Assignment:
Make an exact copy of the entries, and keep any pictures out of it.

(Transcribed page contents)
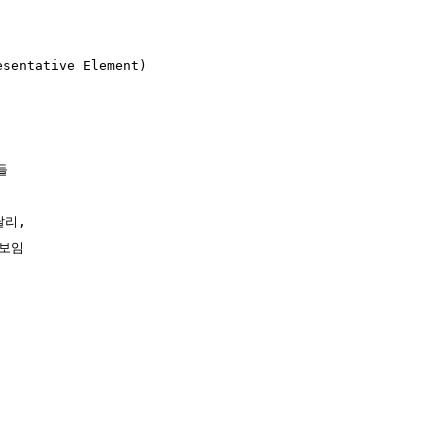
esentative Element)



리,

보임
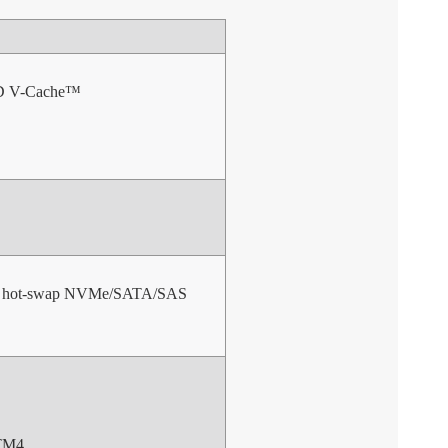
3D V-Cache™
.5" hot-swap NVMe/SATA/SAS
-TM4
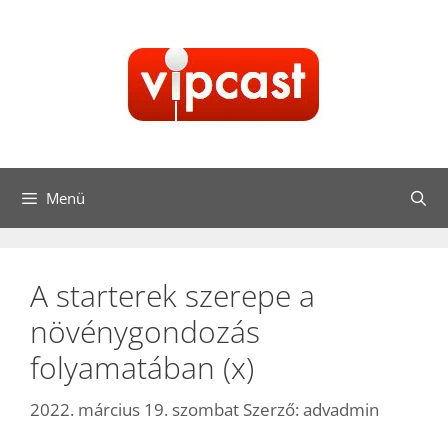
Kilépés
a
tartalomba
Menü
A starterek szerepe a
növénygondozás
folyamatában (x)
2022. március 19. szombat
Szerző:
advadmin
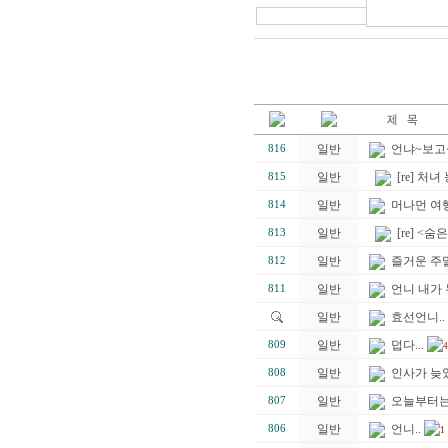
일반
언냐~보고
816
일반
[re] 처녀
815
일반
머나먼 여
814
일반
[re] <숨은
813
일반
즐거운 주
812
일반
언니 내가 
811
일반
효선언니..
일반
덥다...
809
4
일반
인사가 늦었
808
일반
오늘부터는.
807
일반
언니..
806
1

Exercise output:
esentative Element)



리,

보임
3D V-Cache™
.5" hot-swap NVMe/SATA/SAS
-TM4
Kilépés
a
tartalomba
Menü
A starterek szerepe a
növénygondozás
folyamatában (x)
2022. március 19. szombat
Szerző:
advadmin
일반
언냐~보고
816
일반
[re] 처녀
815
일반
머나먼 여
814
일반
[re] <숨은
813
일반
즐거운 주
812
일반
언니 내가 
811
일반
효선언니..
일반
덥다...
809
4
일반
인사가 늦었
808
일반
오늘부터는.
807
일반
언니..
806
1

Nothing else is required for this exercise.